◆ Description of the task: Excluding pictures, retype the line with "もちろん上からいつものベースメイクを重ねても" and each line that follows it to the end of the data below, word for word.

◆ Material for this task:
━━━

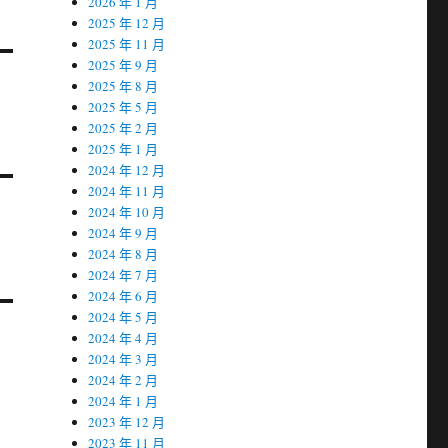
2026 年 1 月
2025 年 12 月
2025 年 11 月
2025 年 9 月
2025 年 8 月
2025 年 5 月
2025 年 2 月
2025 年 1 月
2024 年 12 月
2024 年 11 月
2024 年 10 月
2024 年 9 月
2024 年 8 月
2024 年 7 月
2024 年 6 月
2024 年 5 月
2024 年 4 月
2024 年 3 月
2024 年 2 月
2024 年 1 月
2023 年 12 月
2023 年 11 月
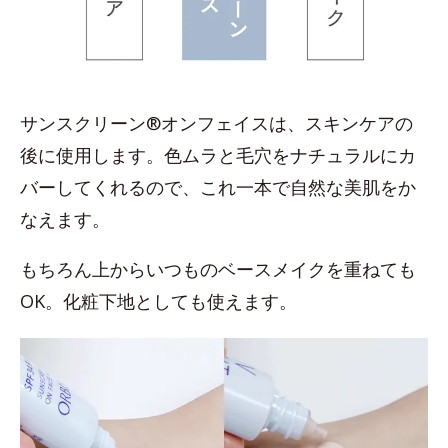
サンスクリーン®オンフェイスは、スキンケアの
後に使用します。色ムラと毛穴をナチュラルにカ
バーしてくれるので、これ一本で自然な美肌をか
なえます。
もちろん上からいつものベースメイクを重ねても
OK。化粧下地としても使えます。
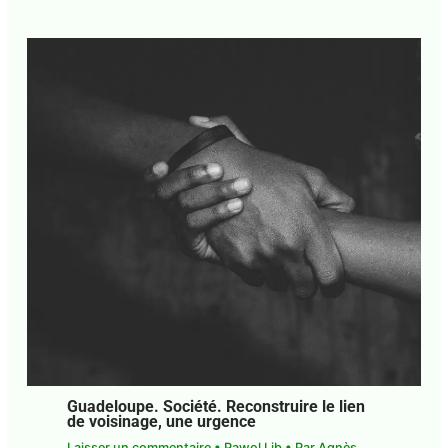
Face aux crises en Guadeloupe, et si on
armait le droit d’exception ?
1 commentaire
•
Pawol Lib
• Par
Agnès Mathey
•
23 juillet 2026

━━━

◆ Exercise response:
もちろん上からいつものベースメイクを重ねても
OK。化粧下地としても使えます。
Face aux crises en Guadeloupe, et si on
armait le droit d’exception ?
1 commentaire
•
Pawol Lib
• Par
Agnès Mathey
•
23 juillet 2026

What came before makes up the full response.